#### EXERCISE
Set the listing down exactly; no pictures.

#### RECORDED INFORMATION
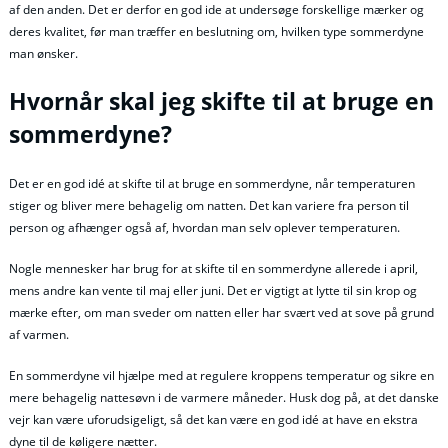
af den anden. Det er derfor en god ide at undersøge forskellige mærker og
deres kvalitet, før man træffer en beslutning om, hvilken type sommerdyne
man ønsker.
Hvornår skal jeg skifte til at bruge en
sommerdyne?
Det er en god idé at skifte til at bruge en sommerdyne, når temperaturen
stiger og bliver mere behagelig om natten. Det kan variere fra person til
person og afhænger også af, hvordan man selv oplever temperaturen.
Nogle mennesker har brug for at skifte til en sommerdyne allerede i april,
mens andre kan vente til maj eller juni. Det er vigtigt at lytte til sin krop og
mærke efter, om man sveder om natten eller har svært ved at sove på grund
af varmen.
En sommerdyne vil hjælpe med at regulere kroppens temperatur og sikre en
mere behagelig nattesøvn i de varmere måneder. Husk dog på, at det danske
vejr kan være uforudsigeligt, så det kan være en god idé at have en ekstra
dyne til de køligere nætter.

#### ANSWER BELOW
af den anden. Det er derfor en god ide at undersøge forskellige mærker og
deres kvalitet, før man træffer en beslutning om, hvilken type sommerdyne
man ønsker.
Hvornår skal jeg skifte til at bruge en
sommerdyne?
Det er en god idé at skifte til at bruge en sommerdyne, når temperaturen
stiger og bliver mere behagelig om natten. Det kan variere fra person til
person og afhænger også af, hvordan man selv oplever temperaturen.
Nogle mennesker har brug for at skifte til en sommerdyne allerede i april,
mens andre kan vente til maj eller juni. Det er vigtigt at lytte til sin krop og
mærke efter, om man sveder om natten eller har svært ved at sove på grund
af varmen.
En sommerdyne vil hjælpe med at regulere kroppens temperatur og sikre en
mere behagelig nattesøvn i de varmere måneder. Husk dog på, at det danske
vejr kan være uforudsigeligt, så det kan være en god idé at have en ekstra
dyne til de køligere nætter.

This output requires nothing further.